### Exercise objective
Show all lines from the listing below that contain "color".

### Source data
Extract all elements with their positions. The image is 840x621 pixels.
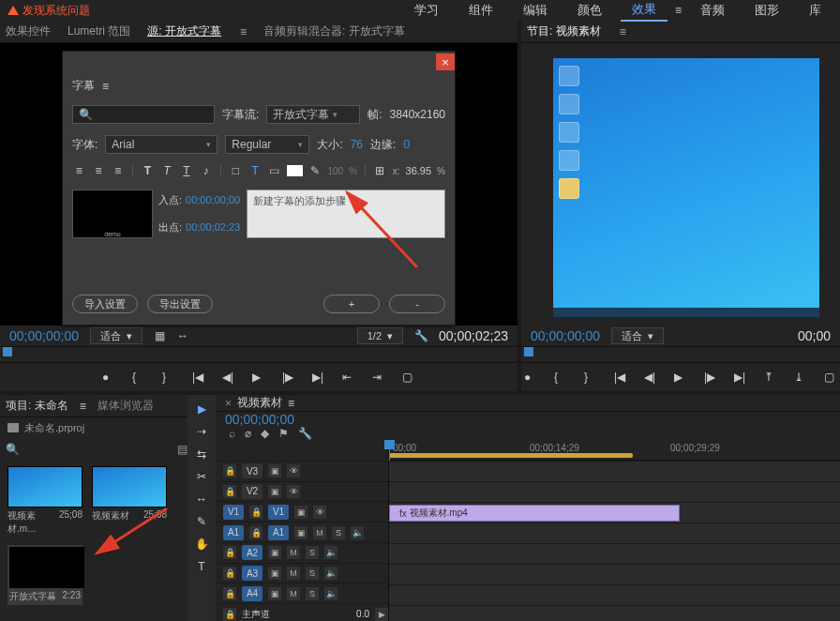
close-icon[interactable]: × bbox=[436, 53, 455, 70]
x-value[interactable]: 36.95 bbox=[406, 165, 432, 176]
go-in-icon[interactable]: |◀ bbox=[192, 371, 205, 384]
add-marker-icon[interactable]: ● bbox=[102, 371, 115, 384]
add-marker-icon[interactable]: ● bbox=[524, 371, 537, 384]
import-settings-button[interactable]: 导入设置 bbox=[72, 295, 138, 313]
playhead-icon[interactable] bbox=[524, 347, 533, 356]
tab-effect-controls[interactable]: 效果控件 bbox=[6, 23, 51, 39]
src-scale-dropdown[interactable]: 1/2▾ bbox=[357, 327, 403, 344]
remove-caption-button[interactable]: - bbox=[389, 295, 445, 313]
go-out-icon[interactable]: ▶| bbox=[734, 371, 747, 384]
caption-text-input[interactable]: 新建字幕的添加步骤 bbox=[247, 189, 445, 238]
settings-icon[interactable]: ⚑ bbox=[278, 427, 289, 440]
program-monitor[interactable] bbox=[521, 43, 840, 326]
caption-thumb[interactable]: demo bbox=[72, 189, 153, 238]
hand-tool-icon[interactable]: ✋ bbox=[195, 538, 209, 551]
size-value[interactable]: 76 bbox=[351, 138, 363, 151]
bg-fill-icon[interactable]: T bbox=[248, 163, 262, 178]
hamburger-icon[interactable]: ≡ bbox=[288, 397, 294, 410]
hamburger-icon[interactable]: ≡ bbox=[675, 4, 682, 17]
hamburger-icon[interactable]: ≡ bbox=[620, 25, 626, 38]
font-dropdown[interactable]: Arial▾ bbox=[105, 135, 218, 154]
track-header-v2[interactable]: 🔒V2▣👁 bbox=[216, 481, 388, 502]
track-header-a2[interactable]: 🔒A2▣MS🔈 bbox=[216, 542, 388, 563]
wrench-icon[interactable]: 🔧 bbox=[298, 427, 312, 440]
sequence-name[interactable]: 视频素材 bbox=[237, 395, 282, 411]
color-swatch[interactable] bbox=[287, 165, 303, 176]
safe-margins-icon[interactable]: ▦ bbox=[154, 329, 167, 342]
bold-icon[interactable]: T bbox=[141, 163, 155, 178]
slip-tool-icon[interactable]: ↔ bbox=[196, 492, 207, 506]
markers-icon[interactable]: ◆ bbox=[261, 427, 269, 440]
ws-tab-audio[interactable]: 音频 bbox=[689, 0, 736, 21]
marker-nav-icon[interactable]: ↔ bbox=[176, 329, 189, 342]
track-header-master[interactable]: 🔒主声道0.0▶ bbox=[216, 603, 388, 621]
bin-item[interactable]: 开放式字幕2:23 bbox=[8, 545, 82, 605]
filter-icon[interactable]: ▤ bbox=[177, 443, 188, 456]
export-frame-icon[interactable]: ▢ bbox=[402, 371, 415, 384]
italic-icon[interactable]: T bbox=[160, 163, 174, 178]
track-select-tool-icon[interactable]: ⇢ bbox=[197, 425, 206, 438]
type-tool-icon[interactable]: T bbox=[198, 560, 204, 573]
linked-sel-icon[interactable]: ⌀ bbox=[245, 427, 251, 440]
step-fwd-icon[interactable]: |▶ bbox=[282, 371, 295, 384]
mark-in-icon[interactable]: { bbox=[132, 371, 145, 384]
src-tc-right[interactable]: 00;00;02;23 bbox=[439, 328, 508, 343]
track-header-a3[interactable]: 🔒A3▣MS🔈 bbox=[216, 563, 388, 583]
eyedropper-icon[interactable]: ✎ bbox=[308, 163, 322, 178]
settings-icon[interactable]: 🔧 bbox=[414, 329, 428, 342]
lift-icon[interactable]: ⤒ bbox=[764, 371, 777, 384]
weight-dropdown[interactable]: Regular▾ bbox=[225, 135, 309, 154]
mark-out-icon[interactable]: } bbox=[584, 371, 597, 384]
ws-tab-graphics[interactable]: 图形 bbox=[743, 0, 790, 21]
tab-media-browser[interactable]: 媒体浏览器 bbox=[98, 398, 154, 414]
src-tc-left[interactable]: 00;00;00;00 bbox=[9, 328, 79, 343]
opacity-value[interactable]: 100 bbox=[328, 166, 344, 176]
ws-tab-effects[interactable]: 效果 bbox=[621, 0, 668, 22]
ws-tab-lib[interactable]: 库 bbox=[798, 0, 832, 21]
step-back-icon[interactable]: ◀| bbox=[222, 371, 235, 384]
overwrite-icon[interactable]: ⇥ bbox=[372, 371, 385, 384]
prog-fit-dropdown[interactable]: 适合▾ bbox=[611, 327, 664, 344]
bg-none-icon[interactable]: □ bbox=[229, 163, 243, 178]
align-right-icon[interactable]: ≡ bbox=[111, 163, 125, 178]
ws-tab-edit[interactable]: 编辑 bbox=[512, 0, 559, 21]
prog-tc-right[interactable]: 00;00 bbox=[798, 328, 831, 343]
ripple-tool-icon[interactable]: ⇆ bbox=[197, 447, 206, 461]
underline-icon[interactable]: T bbox=[180, 163, 194, 178]
go-in-icon[interactable]: |◀ bbox=[614, 371, 627, 384]
ws-tab-color[interactable]: 颜色 bbox=[566, 0, 613, 21]
in-timecode[interactable]: 00;00;00;00 bbox=[186, 194, 240, 205]
time-ruler[interactable]: 00;00 00;00;14;29 00;00;29;29 bbox=[389, 440, 840, 461]
hamburger-icon[interactable]: ≡ bbox=[240, 25, 247, 38]
align-center-icon[interactable]: ≡ bbox=[92, 163, 106, 178]
selection-tool-icon[interactable]: ▶ bbox=[198, 402, 206, 416]
position-grid-icon[interactable]: ⊞ bbox=[373, 163, 387, 178]
outline-icon[interactable]: ▭ bbox=[267, 163, 281, 178]
tab-source-caption[interactable]: 源: 开放式字幕 bbox=[147, 23, 221, 39]
step-back-icon[interactable]: ◀| bbox=[644, 371, 657, 384]
playhead-icon[interactable] bbox=[3, 347, 12, 356]
play-icon[interactable]: ▶ bbox=[252, 371, 265, 384]
timeline-body[interactable]: 00;00 00;00;14;29 00;00;29;29 fx 视频素材.mp… bbox=[389, 440, 840, 621]
out-timecode[interactable]: 00;00;02;23 bbox=[186, 221, 240, 233]
play-icon[interactable]: ▶ bbox=[674, 371, 687, 384]
bin-item[interactable]: 视频素材.m…25;08 bbox=[8, 466, 82, 536]
mark-out-icon[interactable]: } bbox=[162, 371, 175, 384]
hamburger-icon[interactable]: ≡ bbox=[80, 400, 86, 413]
work-area-bar[interactable] bbox=[389, 453, 633, 458]
track-header-v1[interactable]: V1🔒V1▣👁 bbox=[216, 501, 388, 522]
ws-tab-learn[interactable]: 学习 bbox=[403, 0, 450, 21]
export-settings-button[interactable]: 导出设置 bbox=[147, 295, 213, 313]
bin-item[interactable]: 视频素材25;08 bbox=[92, 466, 167, 536]
tab-project[interactable]: 项目: 未命名 bbox=[6, 398, 68, 414]
pen-tool-icon[interactable]: ✎ bbox=[197, 515, 206, 528]
stream-dropdown[interactable]: 开放式字幕▾ bbox=[266, 105, 360, 124]
hamburger-icon[interactable]: ≡ bbox=[102, 80, 109, 93]
step-fwd-icon[interactable]: |▶ bbox=[704, 371, 717, 384]
razor-tool-icon[interactable]: ✂ bbox=[197, 470, 206, 483]
export-frame-icon[interactable]: ▢ bbox=[824, 371, 837, 384]
source-scrubber[interactable] bbox=[0, 346, 518, 363]
track-header-a1[interactable]: A1🔒A1▣MS🔈 bbox=[216, 522, 388, 542]
prog-tc-left[interactable]: 00;00;00;00 bbox=[531, 328, 600, 343]
tab-audio-clip-mixer[interactable]: 音频剪辑混合器: 开放式字幕 bbox=[263, 23, 405, 39]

### Solution for this exercise
color-swatch[interactable] bbox=[287, 165, 303, 176]
ws-tab-color[interactable]: 颜色 bbox=[566, 0, 613, 21]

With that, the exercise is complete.